Trodelvy a récemment reçu l'approbation complète de la FDA aux USA (Food and Drug Administration, l’organisme de réglementation des médicaments aux États-Unis), mais n'a pas encore été approuvé dans l'Union européenne par l'EMA (Agence européenne des médicaments). "Nous espérons que, d'ici la fin de l'année, l'autorisation de mise sur le marché sera accordée. Gilead Sciences soumettra ensuite un dossier de remboursement à l'INAMI pour permettre aux patients belges un accès rapide au traitement innovant", raconte Christophe Van Elewyck, porte-parole de Gilead Sciences Belux.
En France, seules quelques dizaines de patientes bénéficient du traitement par Trodelvy parce qu’elles ont pu intégrer un protocole de soins grâce à une autorisation temporaire d'utilisation du médicament. Un collectif baptisé #Mobilisationtriplettes se mobilise pour que d'autres patientes puissent bénéficier de ce traitement. "Donnez-nous accès aux traitements pour rester en vie !", demandent-t-elle dans une pétition.
"En Belgique, nous attendons également avec impatience de pouvoir prescrire Trodelvy en accès anticipé, bien qu'il semble peu probable que cela soit possible avant que l'approbation de l'EMA n'ait été accordée ; tout le monde sur le terrain espère que la situation change au plus vite", raconte le Docteur Punie.

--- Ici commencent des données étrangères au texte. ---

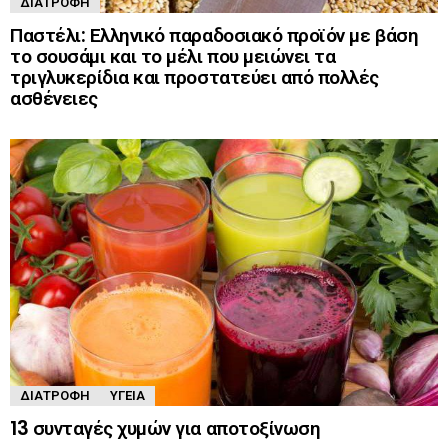
ΔΙΑΤΡΟΦΉ
Παστέλι: Ελληνικό παραδοσιακό προϊόν με βάση
το σουσάμι και το μέλι που μειώνει τα
τριγλυκερίδια και προστατεύει από πολλές
ασθένειες
ΔΙΑΤΡΟΦΉ
ΥΓΕΊΑ
13 συνταγές χυμών για αποτοξίνωση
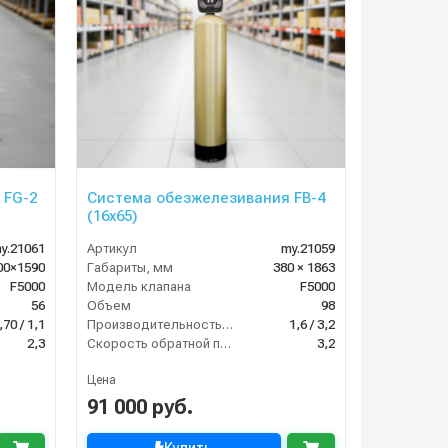
 FG-2
Система обезжелезивания FB-4
(16х65)
y.21061
Артикул
my.21059
00×1590
Габариты, мм
380 × 1863
F5000
Модель клапана
F5000
56
Объем
98
,70 / 1,1
Производительность (м3/час)
1,6 / 3,2
2,3
Скорость обратной промывки (м³/ч)
3,2
Цена
91 000 руб.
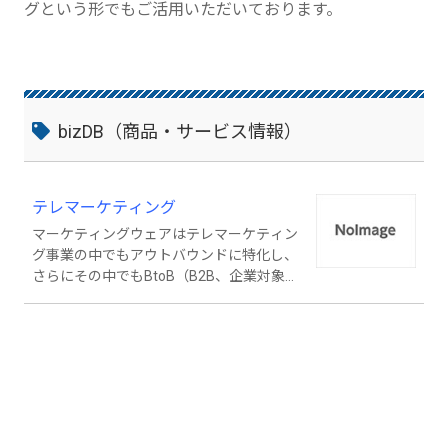
グという形でもご活用いただいております。
bizDB（商品・サービス情報）
テレマーケティング
マーケティングウェアはテレマーケティン
グ事業の中でもアウトバウンドに特化し、
さらにその中でもBtoB（B2B、企業対象）
を得意としております。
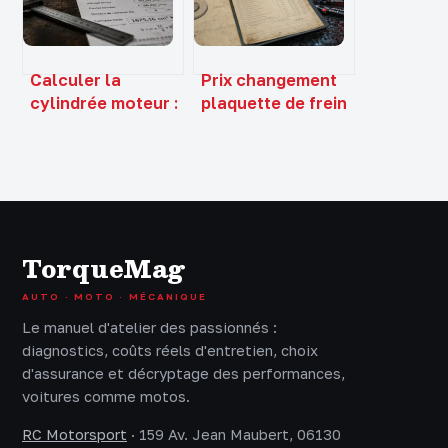
?
de patinage précis
Calculer la
Prix changement
cylindrée moteur :
plaquette de frein
formule, méthode
et disque Midas :
et exemples
devis, délais et
pratiques
points à vérifier
TorqueMag
AUTO · MOTO · MÉCANIQUE
Le manuel d'atelier des passionnés :
diagnostics, coûts réels d'entretien, choix
d'assurance et décryptage des performances,
voitures comme motos.
RC Motorsport
·
159 Av. Jean Maubert, 06130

Dernière avancée de la recherche scientifique sur le traitement de ce cancer
Le Professeur André-Robert Grivegnée attire notre attention sur une nouvelle étude qui ouvre la voie à un traitement novateur. À Montréal, une équipe de l'institut de recherche du centre universitaire de santé McGill a découvert une nouvelle polythérapie qui pourrait permettre de combattre plus efficacement le cancer du sein triple négatif. "Les résultats de l'étude pourraient conduire au développement d'un traitement ciblé de première intention pour le cancer du sein métastatique et ouvrent la voie à la réalisation d'essais cliniques chez l'humain", indique l’institut.